Auth0 Directory Sync

Learn how to use Directory Sync with your Auth0 applications.

Introduction

This guide will walk you through the steps to enable WorkOS Directory Sync for your Auth0 applications. If you are new to automated user provisioning and deprovisioning, the Directory Sync introduction is a good place to learn the basics.

The Auth0 Directory Sync integration is in feature preview. Reach out to WorkOS support if you want early access.

1. Configure Auth0 API access

WorkOS uses Auth0 credentials you provide to automatically create and manage an Auth0 database connection. The first step is to authorize an application in Auth0 to access the Management API.

In the Auth0 dashboard, navigate to Applications → APIs → Auth0 Management API:

A screenshot showing the “Auth0 Management API” entry on the Auth0 APIs page.

Click on the Machine To Machine Applications tab and expand the section for your Auth0 application. Then, toggle the Authorized switch to enable the API.

Under Permissions, ensure the following scopes are granted to the application:

create:connections

create:users

read:connections

read:users

update:connections

update:users

Your permissions configuration should match the following screenshot:

A screenshot a correctly configured API application in the Auth0 dashboard.

Next, navigate to Applications → Your App → Settings. You should see three fields under Basic Information: “Domain”, “Client ID”, and “Client Secret”.

A screenshot showing application credentials in the Auth0 dashboard.

Record this information in a safe place, as you will provide it to the WorkOS dashboard in the next step.

2. Connect WorkOS to Auth0

In the WorkOS dashboard, navigate to Configuration → Settings and scroll to the Auth0 Credentials section. Click Set Auth0 Credentials:

A screenshot showing the “Auth0 Credentials” section in the WorkOS dashboard.

In the modal, enter the credentials you obtained in the previous step: “API Domain”, “Client ID”, and “Client Secret”.

A screenshot showing the “Auth0 Credentials” form in the WorkOS dashboard.

Click Save. In the final step, you will head back to the Auth0 dashboard one last time to complete the configuration.

3. Enable the database connection

After saving your credentials, WorkOS will create a database connection in your Auth0 environment. This connection will contain the users from directories in your WorkOS organizations. The next step is to enable the connection for your Auth0 application.

In the Auth0 dashboard, navigate to Applications → Your App → Connections. You should see a connection with a workos-dsync- prefix in its name. Enable it for your application.
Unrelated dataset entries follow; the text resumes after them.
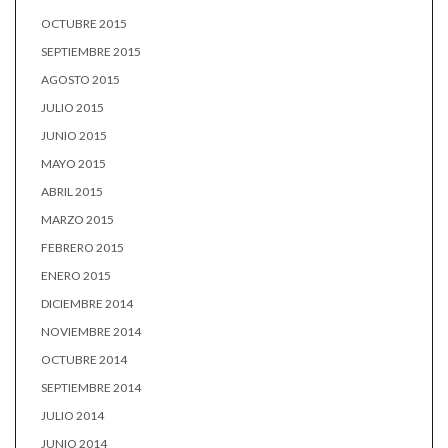
OCTUBRE 2015
SEPTIEMBRE 2015
AGOSTO 2015
JULIO 2015
JUNIO 2015
MAYO 2015
ABRIL 2015
MARZO 2015
FEBRERO 2015
ENERO 2015
DICIEMBRE 2014
NOVIEMBRE 2014
OCTUBRE 2014
SEPTIEMBRE 2014
JULIO 2014
JUNIO 2014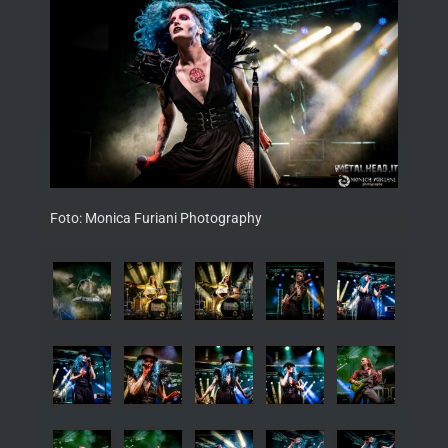
Foto: Monica Furiani Photography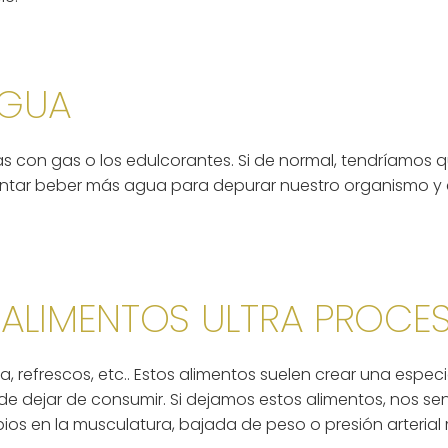
AGUA
as con gas o los edulcorantes. Si de normal, tendríamos que
entar beber más agua para depurar nuestro organismo y e
 ALIMENTOS ULTRA PROC
, refrescos, etc.. Estos alimentos suelen crear una espec
r y de dejar de consumir. Si dejamos estos alimentos, nos 
os en la musculatura, bajada de peso o presión arterial 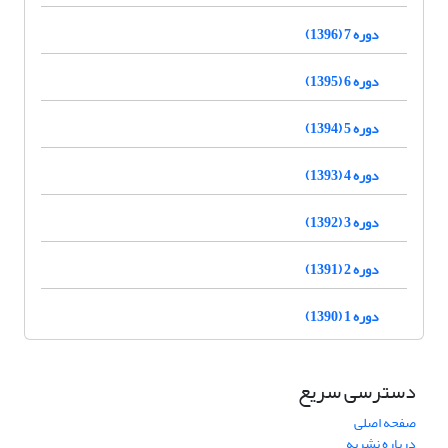
دوره 7 (1396)
دوره 6 (1395)
دوره 5 (1394)
دوره 4 (1393)
دوره 3 (1392)
دوره 2 (1391)
دوره 1 (1390)
دسترسی سریع
صفحه اصلی
درباره نشریه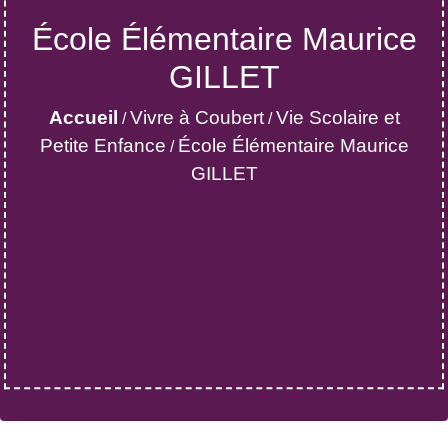
École Élémentaire Maurice
GILLET
Accueil
Vivre à Coubert
Vie Scolaire et
/
/
Petite Enfance
École Élémentaire Maurice
/
GILLET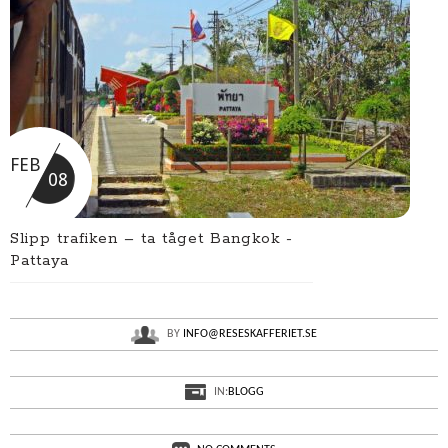
FEB
08
Slipp trafiken – ta tåget Bangkok -
Pattaya
BY
INFO@RESESKAFFERIET.SE
IN:
BLOGG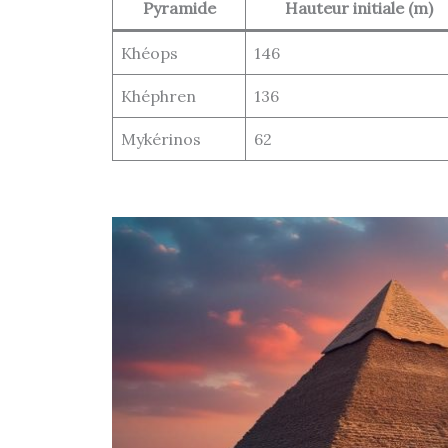
Pyramide
Hauteur initiale (m)
Khéops
146
Khéphren
136
Mykérinos
62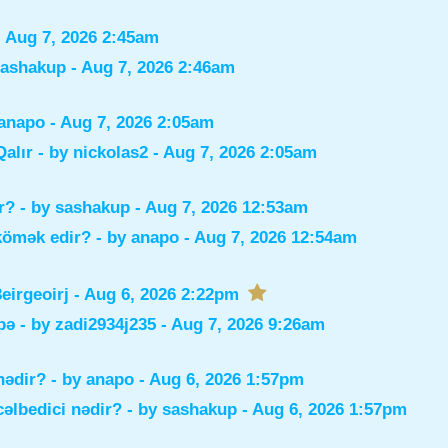
 Aug 7, 2026 2:45am
sashakup
- Aug 7, 2026 2:46am
anapo
- Aug 7, 2026 2:05am
alır
- by
nickolas2
- Aug 7, 2026 2:05am
r?
- by
sashakup
- Aug 7, 2026 12:53am
 kömək edir?
- by
anapo
- Aug 7, 2026 12:54am
irgeoirj
- Aug 6, 2026 2:22pm
bə
- by
zadi2934j235
- Aug 7, 2026 9:26am
nədir?
- by
anapo
- Aug 6, 2026 1:57pm
əlbedici nədir?
- by
sashakup
- Aug 6, 2026 1:57pm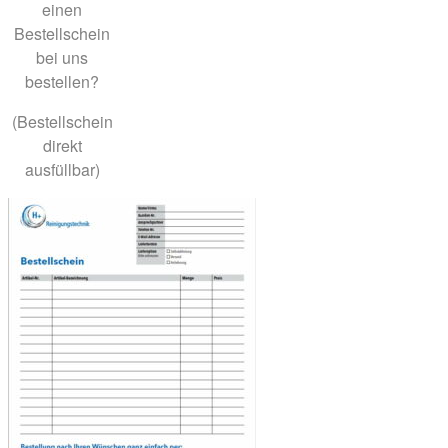
einen
Bestellschein
bei uns
bestellen?
(Bestellschein
direkt
ausfüllbar)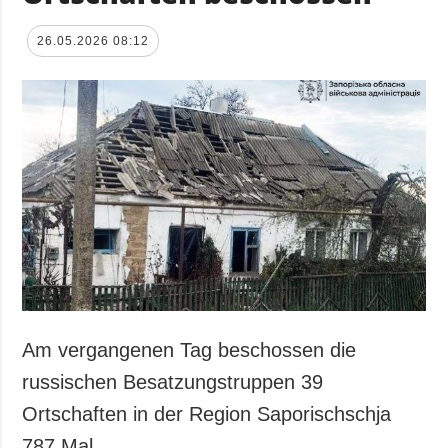
26.05.2026 08:12
Am vergangenen Tag beschossen die
russischen Besatzungstruppen 39
Ortschaften in der Region Saporischschja
787 Mal.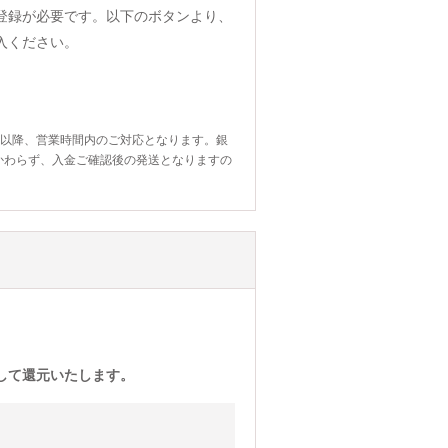
登録が必要です。以下のボタンより、
入ください。
日以降、営業時間内のご対応となります。銀
かわらず、入金ご確認後の発送となりますの
)として還元いたします。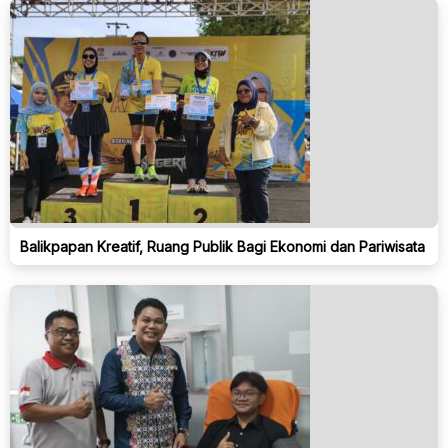
Balikpapan Kreatif, Ruang Publik Bagi Ekonomi dan Pariwisata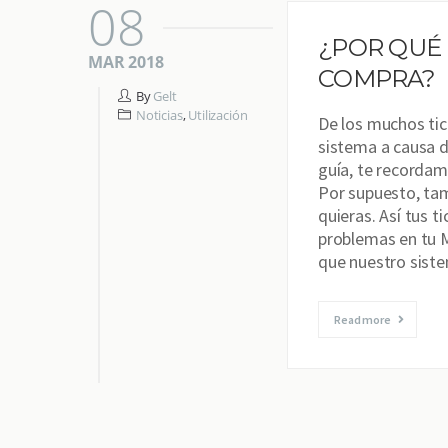
08
¿POR QUÉ 
MAR 2018
COMPRA?
By
Gelt
Noticias
,
Utilización
De los muchos tic
sistema a causa d
guía, te recordam
Por supuesto, tam
quieras. Así tus t
problemas en tu 
que nuestro sist
Read more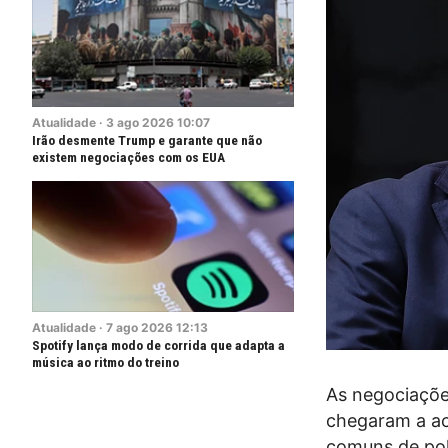
Atualidade
·
3
ago
2026
10:07
Irão desmente Trump e garante que não
existem negociações com os EUA
Atualidade
·
7
ago
2026
12:13
Spotify lança modo de corrida que adapta a
música ao ritmo do treino
As negociaçõe
chegaram a ac
comuns de pol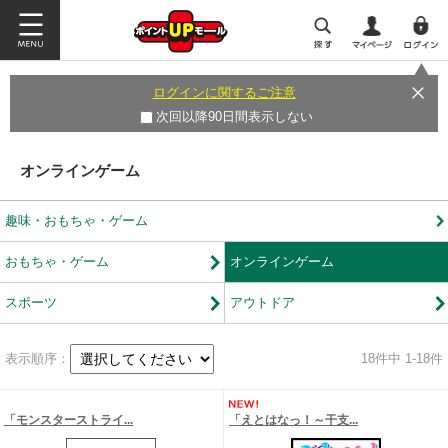
ログインに関するご注意
次回以降90日間表示しない
オンラインゲーム
趣味・おもちゃ・ゲーム
おもちゃ・ゲーム
オンラインゲーム
スポーツ
アウトドア
表示順序：
18
件中 1-18件
「モンスターストライ...
「えとはなっ！～干支...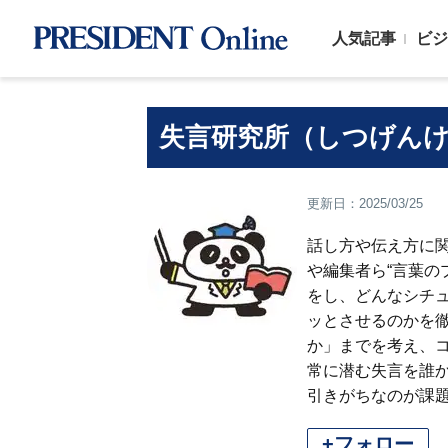
人気記事
ビジ
失言研究所（しつげん
更新日：2025/03/25
話し方や伝え方に
や編集者ら“言葉の
をし、どんなシチ
ッとさせるのかを
か」までを考え、
常に潜む失言を誰
引きがちなのが課
+フォロー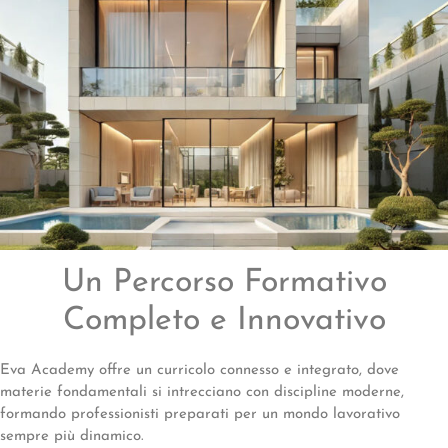
Un Percorso Formativo
Completo e Innovativo
Eva Academy offre un curricolo connesso e integrato, dove
materie fondamentali si intrecciano con discipline moderne,
formando professionisti preparati per un mondo lavorativo
sempre più dinamico.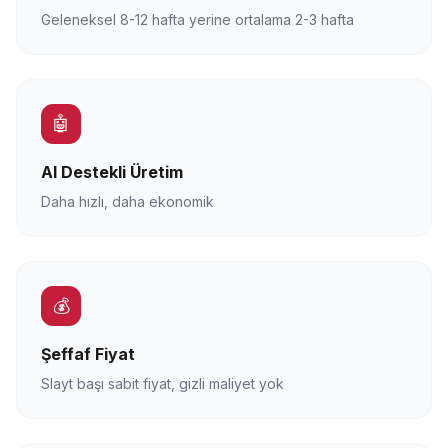
Geleneksel 8-12 hafta yerine ortalama 2-3 hafta
🤖
AI Destekli Üretim
Daha hızlı, daha ekonomik
💰
Şeffaf Fiyat
Slayt başı sabit fiyat, gizli maliyet yok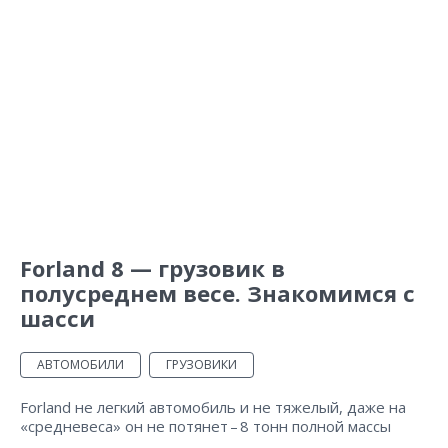
Forland 8 — грузовик в
полусреднем весе. Знакомимся с
шасси
АВТОМОБИЛИ
ГРУЗОВИКИ
Forland не легкий автомобиль и не тяжелый, даже на
«средневеса» он не потянет – ​8 тонн полной массы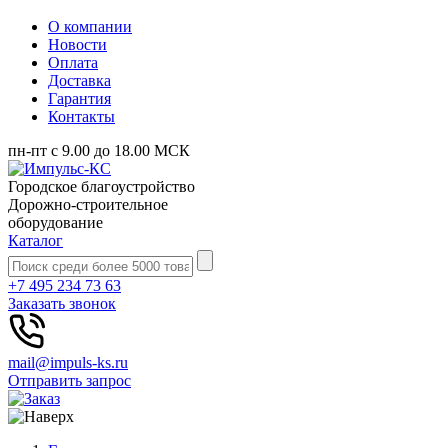
О компании
Новости
Оплата
Доставка
Гарантия
Контакты
пн-пт с 9.00 до 18.00 МСК
Городское благоустройство
Дорожно-строительное
оборудование
Каталог
+7 495 234 73 63
Заказать звонок
mail@impuls-ks.ru
Отправить запрос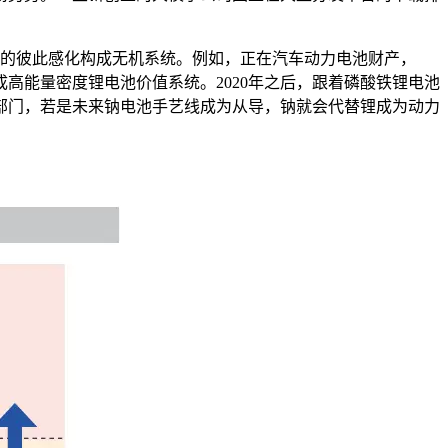
的彼此感化构成无机系统。例如，正在汽车动力电池财产，
高能量密度锂电池价值系统。2020年之后，跟着磷酸铁锂电池
部门，若是未来钠电池手艺线成为从导，钠就会代替锂成为动力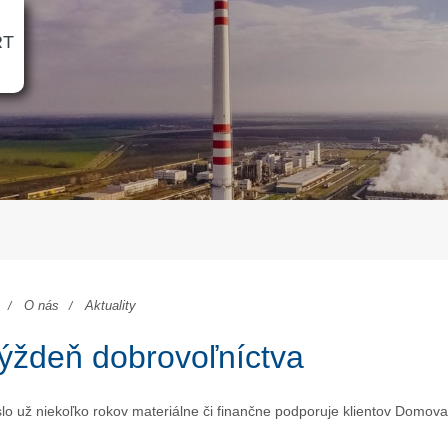
RT
O nás
Aktuality
ýždeň dobrovoľníctva
lo už niekoľko rokov materiálne či finančne podporuje klientov Domova 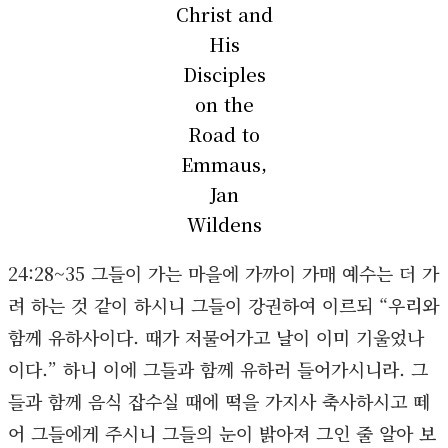
Christ and
His
Disciples
on the
Road to
Emmaus,
Jan
Wildens
24:28~35 그들이 가는 마을에 가까이 가매 예수는 더 가
려 하는 것 같이 하시니 그들이 강권하여 이르되 “우리와
함께 유하사이다. 때가 저물어가고 날이 이미 기울었나
이다.” 하니 이에 그들과 함께 유하러 들어가시니라. 그
들과 함께 음식 잡수실 때에 떡을 가지사 축사하시고 떼
어 그들에게 주시니 그들의 눈이 밝아져 그인 줄 알아 보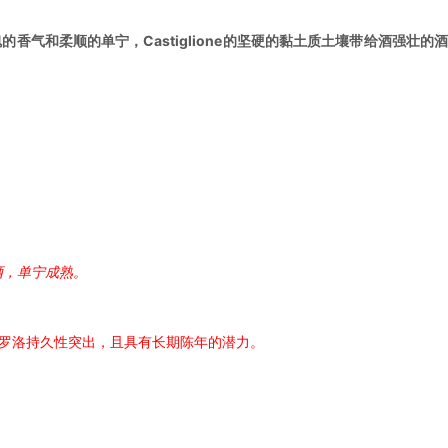
带来玫瑰的香气和柔顺的单宁，Castiglione的坚硬的黏土质土壤带给酒强壮的酒
酒，单宁成熟。
巴罗洛持久性突出，且具有长期陈年的潜力。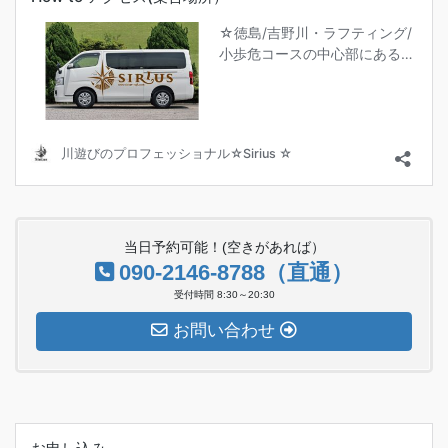
当日予約可能！(空きがあれば）
090-2146-8788（直通）
受付時間 8:30～20:30
お問い合わせ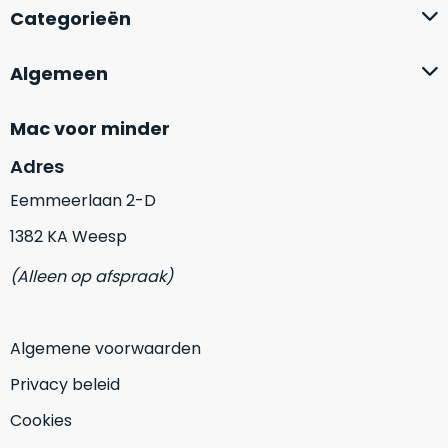
op
mist
Categorieën
perfecte
mee
staat.
in
Algemeen
Profiteer
gaan.
van
een
Mac voor minder
Ze
scherpe
zijn
Adres
prijs
–
voor
Eemmeerlaan 2-D
in
een
hun
product
1382 KA Weesp
categorie
dat
(Alleen op afspraak)
–
praktisch
gewoon
nieuw
is.
een
Algemene voorwaarden
rocksolid
Minimaal
optie
.
24
Privacy beleid
Een
maanden
garantie
Cookies
voorbeeld
bij
hiervan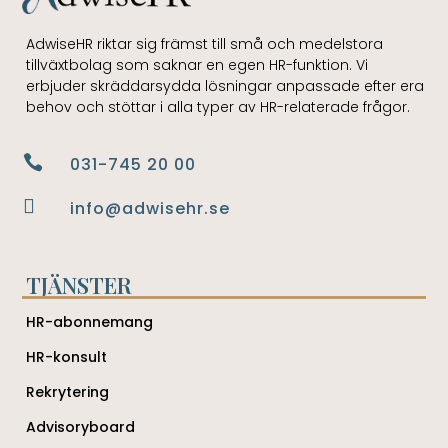
AdwiseHR riktar sig främst till små och medelstora
tillväxtbolag som saknar en egen HR-funktion. Vi
erbjuder skräddarsydda lösningar anpassade efter era
behov och stöttar i alla typer av HR-relaterade frågor.

031-745 20 00

info@adwisehr.se
TJÄNSTER
HR-abonnemang
HR-konsult
Rekrytering
Advisoryboard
A screenshot showing enabled connections for an application in the Auth0 dashboard.

Summary

Your WorkOS directories will now be synchronized with your new Auth0 database connection! You are ready to use WorkOS features like Admin Portal, allowing IT admins to configure their directory provider for your application directly.

New users provisioned into Auth0 are given a randomly generated password. They will need to reset their password before they can sign in. You can also use WorkOS directory sync webhooks to be notified when new users are provisioned, allowing you to tailor the onboarding experience for these new users, like sending a welcome email.

Deprovisioned users will be deleted from the Auth0 database connection. If you need to perform additional cleanup in your application, you can receive WorkOS directory sync webhooks for delete events as well.